Yes, there are resting hours in my dreams...which I don't actually have because I never sleep! Let me clue you into how a stay-at-home mother spends her kids' naptimes. They are spending these precious minutes crawling around on the floor, picking up a day's worth of crumbs and dog hair (come to think of it- buy two Roombas). They are folding mountains of laundry, making a million appointments for their family members, mowing a quarter of the lawn, showering, wiping every household surface their Clorox wipe can reach, and doing it all in the span of nap time or rest time.

woman well rested

The sweat drips down our backs, we cardio clean every single day, and in the event that we finish the midday chores before the kids come looking for us (and snacks) and we try to sit down, the spell is immediately broken. The kids are up, they have needs, and we have to put our Supermom capes back on and go find those Cheez-Its.

We absolutely need some kid-free time at some point, and cleaning during naptime does not count. Make sure you recharge your mom batteries now and again. Plan a mom's night out or hide in the bathtub with wine and Oreo cookies around 8 p.m. It's close enough to a spa experience.

Myth #9 SAHMs Have Less Mom Guilt Than Working Moms

Working moms carry around a boatload of guilt. They leave the kids to build careers and often worry and wonder if they are making the right life choice.
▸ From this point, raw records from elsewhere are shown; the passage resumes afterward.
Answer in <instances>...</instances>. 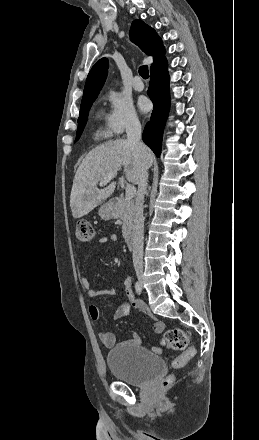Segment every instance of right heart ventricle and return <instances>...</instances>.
I'll return each instance as SVG.
<instances>
[{
	"instance_id": "e07e8e85",
	"label": "right heart ventricle",
	"mask_w": 259,
	"mask_h": 440,
	"mask_svg": "<svg viewBox=\"0 0 259 440\" xmlns=\"http://www.w3.org/2000/svg\"><path fill=\"white\" fill-rule=\"evenodd\" d=\"M108 132L104 130L102 127H97L94 131V138L95 139H103L108 137Z\"/></svg>"
}]
</instances>
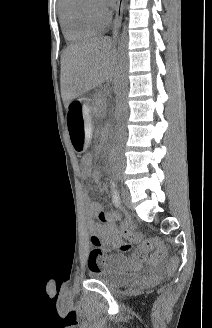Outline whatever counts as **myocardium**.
<instances>
[{
  "label": "myocardium",
  "instance_id": "myocardium-1",
  "mask_svg": "<svg viewBox=\"0 0 212 328\" xmlns=\"http://www.w3.org/2000/svg\"><path fill=\"white\" fill-rule=\"evenodd\" d=\"M96 12H97L102 18L107 19L106 14H100L97 10H96Z\"/></svg>",
  "mask_w": 212,
  "mask_h": 328
}]
</instances>
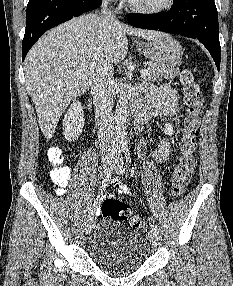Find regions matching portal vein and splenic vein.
Masks as SVG:
<instances>
[{
  "label": "portal vein and splenic vein",
  "instance_id": "portal-vein-and-splenic-vein-1",
  "mask_svg": "<svg viewBox=\"0 0 233 286\" xmlns=\"http://www.w3.org/2000/svg\"><path fill=\"white\" fill-rule=\"evenodd\" d=\"M140 73H141L142 76H145V75L149 74V71L146 70V69H143V70L140 71Z\"/></svg>",
  "mask_w": 233,
  "mask_h": 286
}]
</instances>
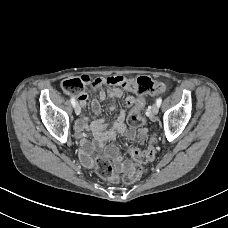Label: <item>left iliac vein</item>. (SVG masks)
Instances as JSON below:
<instances>
[{"instance_id": "left-iliac-vein-1", "label": "left iliac vein", "mask_w": 228, "mask_h": 228, "mask_svg": "<svg viewBox=\"0 0 228 228\" xmlns=\"http://www.w3.org/2000/svg\"><path fill=\"white\" fill-rule=\"evenodd\" d=\"M151 111L153 115H157L159 112V106L157 104H153Z\"/></svg>"}]
</instances>
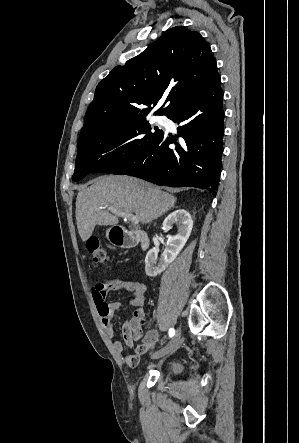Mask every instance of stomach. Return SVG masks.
Returning a JSON list of instances; mask_svg holds the SVG:
<instances>
[{
    "label": "stomach",
    "instance_id": "stomach-1",
    "mask_svg": "<svg viewBox=\"0 0 299 443\" xmlns=\"http://www.w3.org/2000/svg\"><path fill=\"white\" fill-rule=\"evenodd\" d=\"M109 232H110V231L108 230L107 233H106L107 238H109Z\"/></svg>",
    "mask_w": 299,
    "mask_h": 443
}]
</instances>
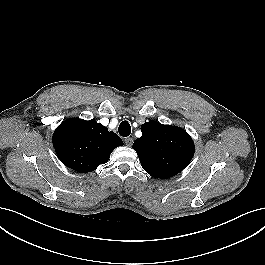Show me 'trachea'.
Returning <instances> with one entry per match:
<instances>
[{"label": "trachea", "instance_id": "obj_1", "mask_svg": "<svg viewBox=\"0 0 265 265\" xmlns=\"http://www.w3.org/2000/svg\"><path fill=\"white\" fill-rule=\"evenodd\" d=\"M119 134L123 137H127L131 134V126L128 121H122L119 125Z\"/></svg>", "mask_w": 265, "mask_h": 265}]
</instances>
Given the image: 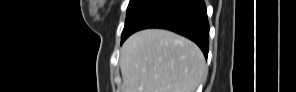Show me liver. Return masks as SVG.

It is commonly believed that stay-at-home moms live guilt-free because we never have to feel bad about being away from the kids. After all, we have made them our entire world, right?

So much nope. All moms experience mom guilt, regardless of their jobs. We feel guilt over the amount of screen time we allow, the number of times we raise our voices, how much we detest glitter and crafts when our kids clearly live for that jazz. Mom guilt comes with the territory. It is right up there with stretch marks and bags under the eyes. No one gets absolved from it.

Myth #10 We are So Fortunate to Work and Stay Home With the Kids

There are these crazy women out there who stay home with the kids and work full-time. These are my people, for I am one of them. If I had a dollar for every time, I heard someone say to me, "How nice that you can work and be with your kids," I would be so rich that I could stay home, hire two nannies, buy THREE Roombas and never work a day in my life again. I get why people think I have the best of both worlds, but thinking that this lifestyle is a charmed one is probably the greatest SAHM misconception of all time.

You want a heavy dose of mom guilt, tell your kids mommy is working and can't play for 40 hours per week. Moms who care for their kids full-time and work from home full-time are essentially working 3 full-time jobs, all the time. They do all the housework, scheduling, and chores, do all the kid stuff and earn a dollar. This is the epitome of stretched thin. Yes, I do feel fortunate that the kids and I are rarely apart, and I genuinely like that my daughters watch mom be a baddie at her job. I didn't particularly feel blessed when my seven-year-old popped a random cartwheel in a dress sans undies while I was on a Zoom call (thank the Tech Gods for Zoom backgrounds), and I don't feel lucky to have an 8 hour day stretched into a 12 hour day because I am stopped every seven seconds all day long.

Fact: Working from home and raising kids full time is a blessing and a curse. It can be done, I am living proof of this, but it can't be done gracefully. This lifestyle has constant hot mess written all over it. Those choosing this path have to embrace the fact that every hour of the day will be hairy. They have to channel the patience of a saint, actually, all of the saints, every last one of them, and they need to call in whatever troops they can find. I pay my teenager a hefty sum to entertain the littles while I am in meetings. It's fine. I am teaching her important life skills and fostering responsibility in her... with just a hint of bribery.

Different Moms, Different Jobs, Same Goals

Every mom has a different job, a way of doing things, and a varying approach to life. That's fine. No one goes about this parenting gig in the same way. As diverse as we all are in our mothering journeys, we all have the same end goal, and that is to raise happy, healthy, and mostly well-adjusted children (because no one wants to have to pay for those hefty therapy bills should we royally muck this up).